Military Information

  • Date of enlistment:
  • Place of enlistment: Dundee
  • Service no: 16938
  • Rank: Private
  • Awards:
  • Regiment/Service: Royal Scots Fusiliers
  • Unit/Ship: 7th Battalion
  • Place of Death: France
  • Age at Death: 24
  • Date of Death: 27.02.1916
  • Burial Country: France
  • Cemetery: Noeux-Les-Mines Communal Cemetery
  • Grave/Mem Ref no: I.G.21.

Personal Information

  • Date of Birth:
  • Place of Birth: Dundee
  • Address: 8 Patons Lane, Dundee
  • Occupation: Apprentice Compositor, Dundee
  • Mother:

    Eliza Danskin, 8 Patons Lane, Dundee

  • Father:

    William Danskin, 8 Patons Lane, Dundee

  • Siblings:
  • Spouse:
  • Children:

More about William Danskin

 

16938 Pte.

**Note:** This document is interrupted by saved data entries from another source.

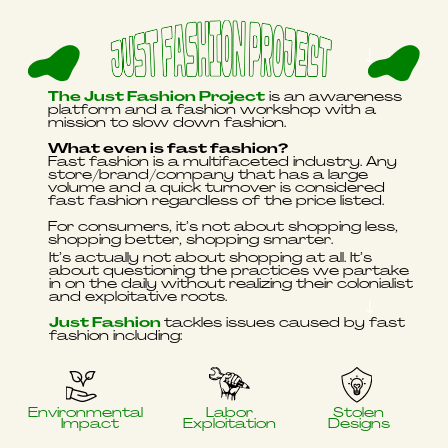
The Just Fashion Project
is an awareness
platform and a fashion workshop with a
mission to slow down fashion.
What even is fast fashion?
Fast fashion is a multifaceted industry. Any
store/brand/company that has a large
volume and a quick turnover is considered
fast fashion regardless of the price listed.
For consumers, it’s not about shopping less,
shopping better, shopping smarter.
It’s actually not about shopping at all. It’s
about questioning the practices we partake
in on the daily without realizing their colonialist
and exploitative roots.
Just Fashion
tackles issues caused by fast
fashion including:
Environmental
Labor
Stolen
Impact
Exploitation
Designs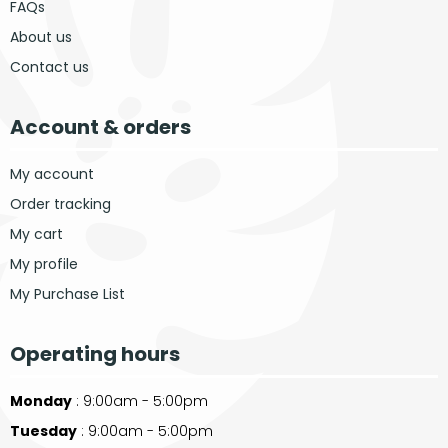
FAQs
About us
Contact us
Account & orders
My account
Order tracking
My cart
My profile
My Purchase List
Operating hours
Monday
: 9:00am - 5:00pm
Tuesday
: 9:00am - 5:00pm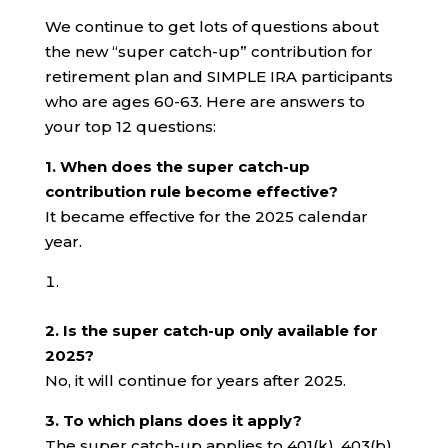
We continue to get lots of questions about
the new “super catch-up” contribution for
retirement plan and SIMPLE IRA participants
who are ages 60-63. Here are answers to
your top 12 questions:
1. When does the super catch-up
contribution rule become effective?
It became effective for the 2025 calendar
year.
2. Is the super catch-up only available for
2025?
No, it will continue for years after 2025.
3. To which plans does it apply?
The super catch-up applies to 401(k), 403(b)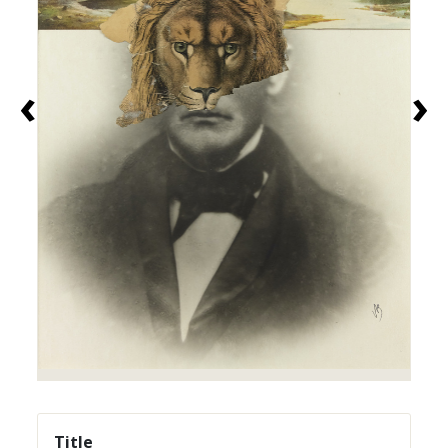
‹
›
Title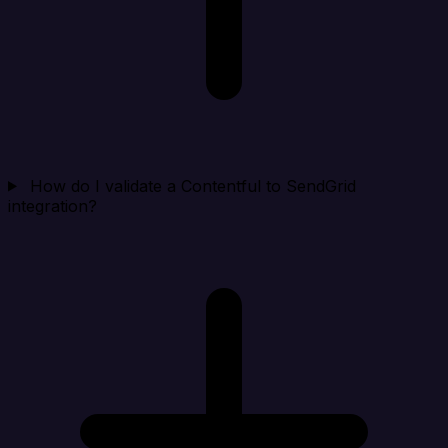
How do I validate a Contentful to SendGrid
integration?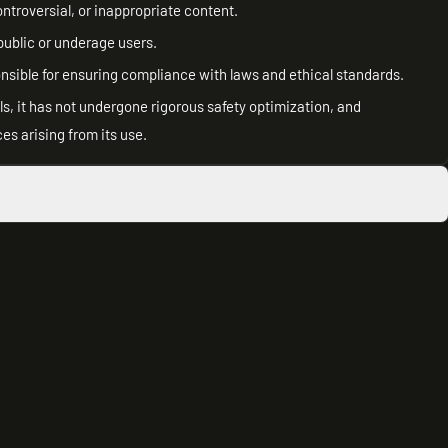
ntroversial, or inappropriate content.
public or underage users.
onsible for ensuring compliance with laws and ethical standards.
s, it has not undergone rigorous safety optimization, and
es arising from its use.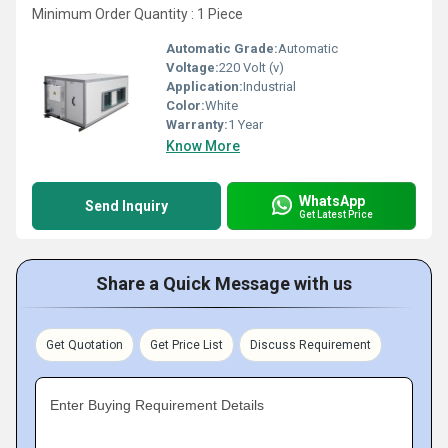
Minimum Order Quantity : 1 Piece
Automatic Grade:
Automatic
Voltage:
220 Volt (v)
Application:
Industrial
Color:
White
Warranty:
1 Year
Know More
WhatsApp
Send Inquiry
Get Latest Price
Share a Quick Message with us
Get Quotation
Get Price List
Discuss Requirement
Enter Buying Requirement Details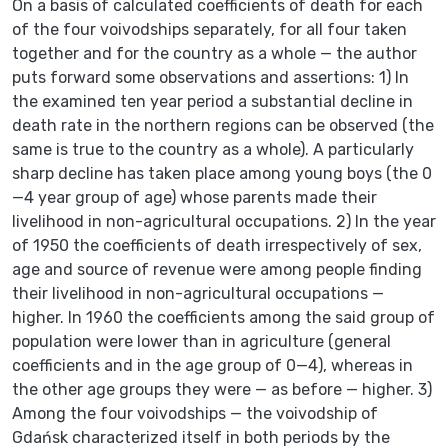
On a basis of calculated coefficients of death for each
of the four voivodships separately, for all four taken
together and for the country as a whole — the author
puts forward some observations and assertions: 1) In
the examined ten year period a substantial decline in
death rate in the northern regions can be observed (the
same is true to the country as a whole). A particularly
sharp decline has taken place among young boys (the 0
—4 year group of age) whose parents made their
livelihood in non-agricultural occupations. 2) In the year
of 1950 the coefficients of death irrespectively of sex,
age and source of revenue were among people finding
their livelihood in non-agricultural occupations —
higher. In 1960 the coefficients among the said group of
population were lower than in agriculture (general
coefficients and in the age group of 0—4), whereas in
the other age groups they were — as before — higher. 3)
Among the four voivodships — the voivodship of
Gdańsk characterized itself in both periods by the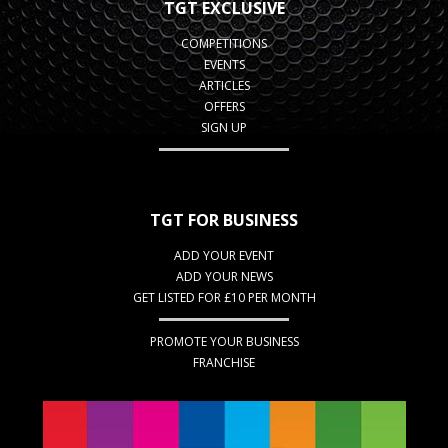
TGT EXCLUSIVE
COMPETITIONS
EVENTS
ARTICLES
OFFERS
SIGN UP
TGT FOR BUSINESS
ADD YOUR EVENT
ADD YOUR NEWS
GET LISTED FOR £10 PER MONTH
PROMOTE YOUR BUSINESS
FRANCHISE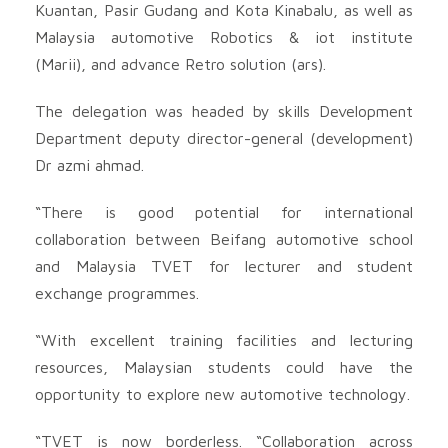
Kuantan, Pasir Gudang and Kota Kinabalu, as well as
Malaysia automotive Robotics & iot institute
(Marii), and advance Retro solution (ars).
The delegation was headed by skills Development
Department deputy director-general (development)
Dr azmi ahmad.
“There is good potential for international
collaboration between Beifang automotive school
and Malaysia TVET for lecturer and student
exchange programmes.
“With excellent training facilities and lecturing
resources, Malaysian students could have the
opportunity to explore new automotive technology.
“TVET is now borderless. “Collaboration across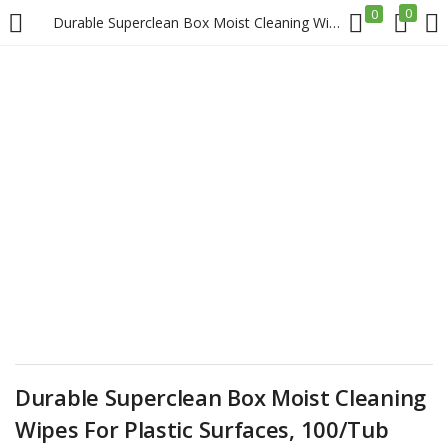
0
0
Durable Superclean Box Moist Cleaning Wipes For Plastic Surfaces, 100/Tub Price in Doha Qatar
LOGIN
REGISTER
Enter your username and password to login.
Remember me
Login
Lost password?
Durable Superclean Box Moist Cleaning
Wipes For Plastic Surfaces, 100/Tub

William Danskin, 7th Royal Scots Fusiliers, was killed in action on 27 February 1916, aged 24.
The youngest son of William and Eliza Danskin, 8 Paton’s Lane, Dundee, Danskin was an apprentice compositor with The Courier. In a letter to his parents, a Sergeant from his battalion mentioned he was one of eight men killed by a rifle grenade.
He is buried in Noeux-les-Mines Communal Cemetery, Pas de Calais, France, I. G. 21.COURIER EMPLOYEE KILLED IN FRANCE BY THE BURSTING OF A RIFLE GRENADE. Mr and Mrs W. Danskin, 8 Paton’s Lane, Dundee, have received official intimation of the death in action of their youngest son, Pte. William Danskin, of the 7th Royal Scots Fusiliers. Private Danskin, who was 24 years of age, was a “Courier” employee. He had practically completed his apprenticeship as a compositor in the job printing department when war broke out, and he soon answered his country’s call. Private Danskin was held in much regard by his fellow-employees.
In a letter which his parents have received from a sergeant of the battalion, it is stated that Private Danskin lost his life through the bursting of a rifle grenade which killed eight men. “I hope,” says the sergeant, “you will find some consolation in the fact that your boy had no time to suffer any death agony, and that he gave his life in a good cause.” The Courier, Tuesday, 21 March 1916, 6.